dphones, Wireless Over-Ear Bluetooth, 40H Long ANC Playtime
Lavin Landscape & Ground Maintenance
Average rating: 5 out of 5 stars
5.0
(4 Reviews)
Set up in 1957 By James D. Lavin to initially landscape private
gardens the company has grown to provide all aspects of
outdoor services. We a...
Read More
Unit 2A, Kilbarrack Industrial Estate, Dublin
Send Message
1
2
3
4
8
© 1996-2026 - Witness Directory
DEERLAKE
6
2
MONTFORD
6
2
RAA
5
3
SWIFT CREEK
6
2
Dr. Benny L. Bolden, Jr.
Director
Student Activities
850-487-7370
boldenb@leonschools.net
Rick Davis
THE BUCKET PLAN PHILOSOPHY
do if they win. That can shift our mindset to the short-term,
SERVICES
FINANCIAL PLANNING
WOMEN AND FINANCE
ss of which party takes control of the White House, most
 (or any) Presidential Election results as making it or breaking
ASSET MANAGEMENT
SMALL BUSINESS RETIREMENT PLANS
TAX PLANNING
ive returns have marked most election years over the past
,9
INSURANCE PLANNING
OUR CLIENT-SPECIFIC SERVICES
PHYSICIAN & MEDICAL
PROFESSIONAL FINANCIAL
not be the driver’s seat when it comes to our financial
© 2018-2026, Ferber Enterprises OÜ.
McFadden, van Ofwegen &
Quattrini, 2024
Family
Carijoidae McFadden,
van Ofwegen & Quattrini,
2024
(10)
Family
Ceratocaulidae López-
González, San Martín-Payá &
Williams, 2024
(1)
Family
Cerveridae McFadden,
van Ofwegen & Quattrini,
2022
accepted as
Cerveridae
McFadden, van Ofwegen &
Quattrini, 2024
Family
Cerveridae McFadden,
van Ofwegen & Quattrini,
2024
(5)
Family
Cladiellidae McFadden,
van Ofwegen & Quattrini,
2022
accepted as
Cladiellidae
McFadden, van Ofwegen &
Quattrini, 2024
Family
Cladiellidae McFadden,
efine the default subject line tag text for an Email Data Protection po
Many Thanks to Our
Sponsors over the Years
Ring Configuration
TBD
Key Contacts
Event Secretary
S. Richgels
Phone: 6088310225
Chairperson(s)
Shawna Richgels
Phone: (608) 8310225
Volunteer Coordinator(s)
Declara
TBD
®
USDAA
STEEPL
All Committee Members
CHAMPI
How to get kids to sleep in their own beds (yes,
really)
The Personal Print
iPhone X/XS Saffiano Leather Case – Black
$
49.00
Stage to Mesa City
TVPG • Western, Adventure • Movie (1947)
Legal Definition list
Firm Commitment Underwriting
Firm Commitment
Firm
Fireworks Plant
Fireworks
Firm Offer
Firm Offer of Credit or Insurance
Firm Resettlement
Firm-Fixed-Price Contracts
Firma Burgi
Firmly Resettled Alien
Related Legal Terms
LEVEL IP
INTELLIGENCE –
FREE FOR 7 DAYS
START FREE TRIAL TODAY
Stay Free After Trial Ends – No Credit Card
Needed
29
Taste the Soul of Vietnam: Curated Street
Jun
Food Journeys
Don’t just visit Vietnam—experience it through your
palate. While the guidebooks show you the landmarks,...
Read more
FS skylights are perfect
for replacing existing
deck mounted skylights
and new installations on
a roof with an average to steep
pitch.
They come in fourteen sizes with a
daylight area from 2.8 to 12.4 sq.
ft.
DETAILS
----
Copy the entries word for word. Start at the first line and end with the line containing "THE BUCKET PLAN PHILOSOPHY".

EXERCISE OUTPUT:
dphones, Wireless Over-Ear Bluetooth, 40H Long ANC Playtime
Lavin Landscape & Ground Maintenance
Average rating: 5 out of 5 stars
5.0
(4 Reviews)
Set up in 1957 By James D. Lavin to initially landscape private
gardens the company has grown to provide all aspects of
outdoor services. We a...
Read More
Unit 2A, Kilbarrack Industrial Estate, Dublin
Send Message
1
2
3
4
8
© 1996-2026 - Witness Directory
DEERLAKE
6
2
MONTFORD
6
2
RAA
5
3
SWIFT CREEK
6
2
Dr. Benny L. Bolden, Jr.
Director
Student Activities
850-487-7370
boldenb@leonschools.net
Rick Davis
THE BUCKET PLAN PHILOSOPHY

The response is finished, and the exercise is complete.